-- TASK REQUIREMENTS --
Check every line of the material below for the string "each", and return the ones that have it.

-- DATA RECORDS --
************
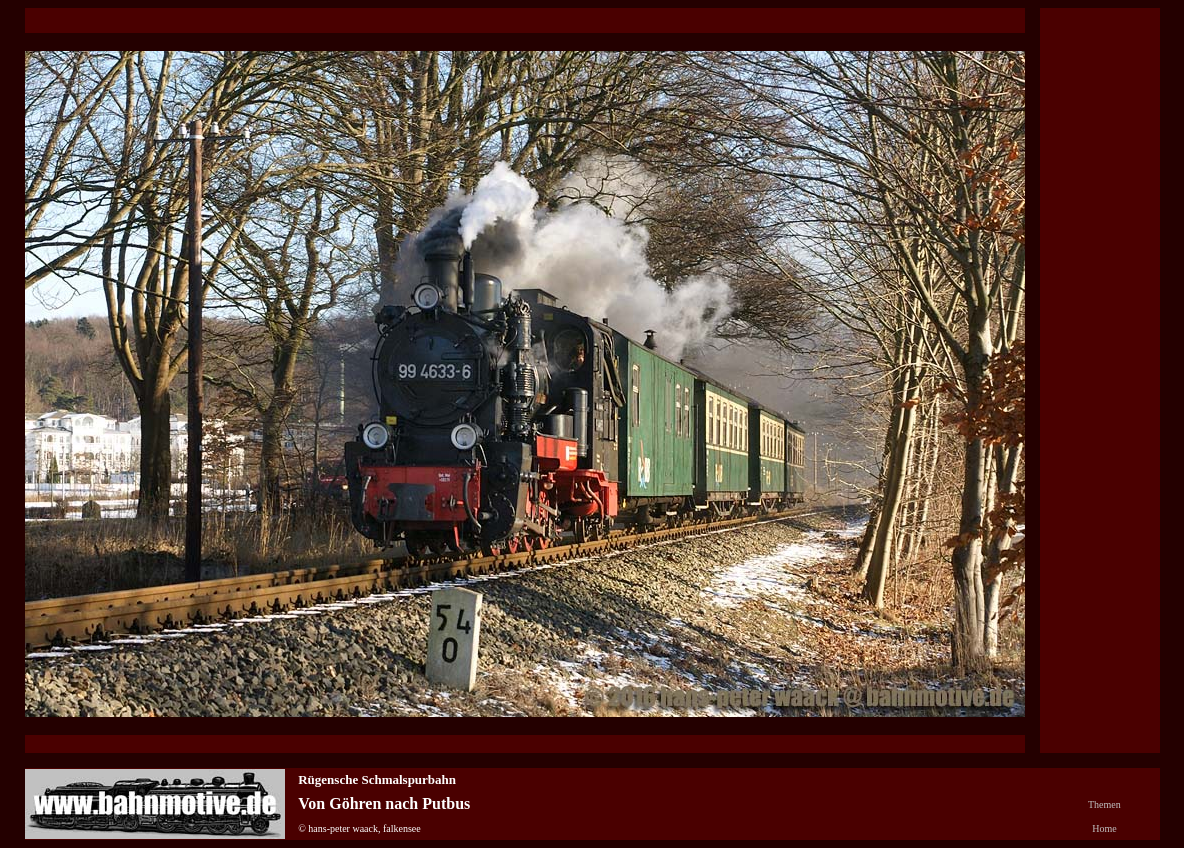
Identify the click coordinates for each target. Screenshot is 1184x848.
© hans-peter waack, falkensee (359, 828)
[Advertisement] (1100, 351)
************
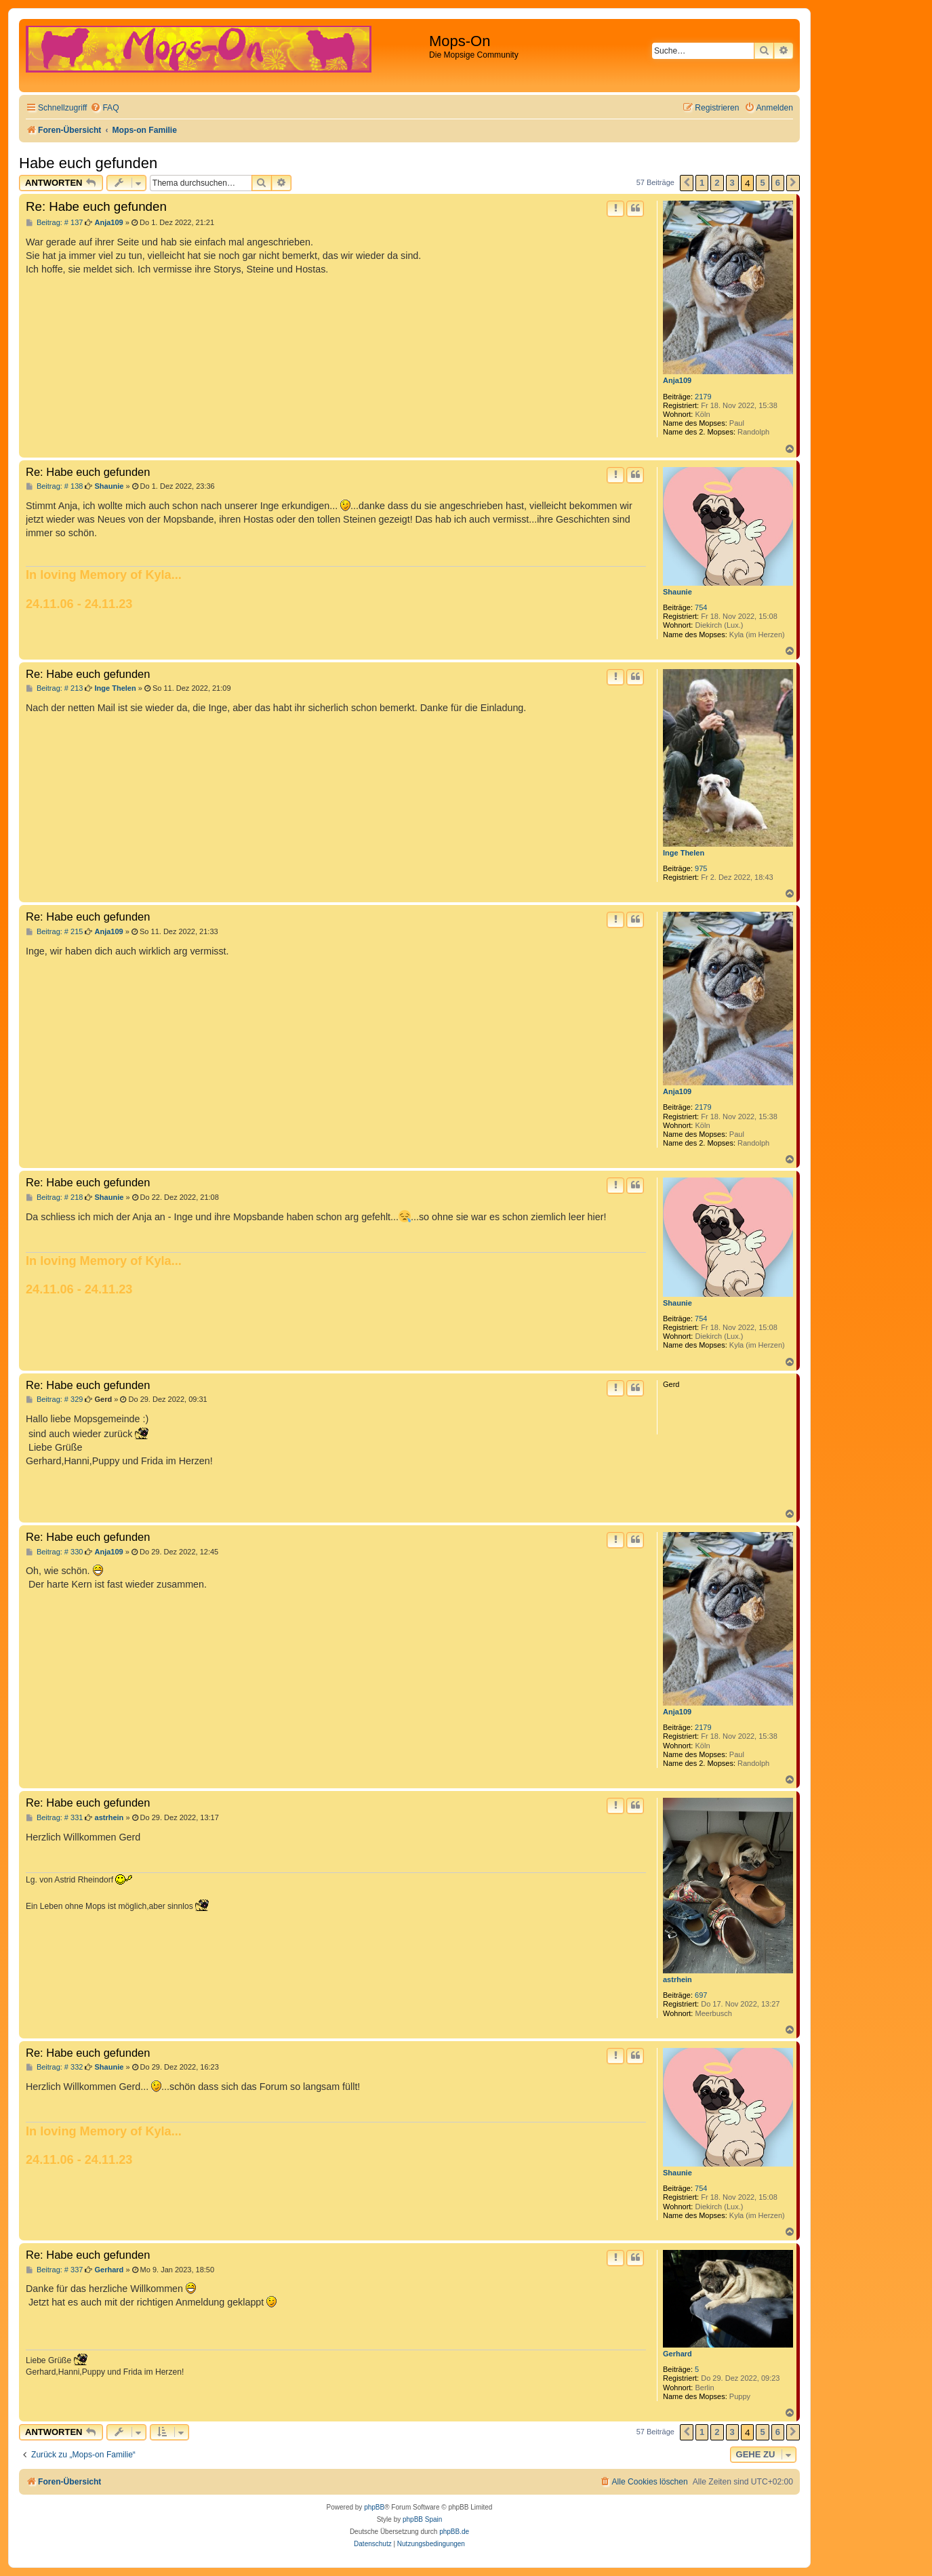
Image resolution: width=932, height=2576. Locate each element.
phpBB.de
************
-- RESPONSE TO THIS TASK --
Identify the click coordinates for each target. Screenshot is 1184x848.
Image resolution: width=932, height=2576. Locate each element.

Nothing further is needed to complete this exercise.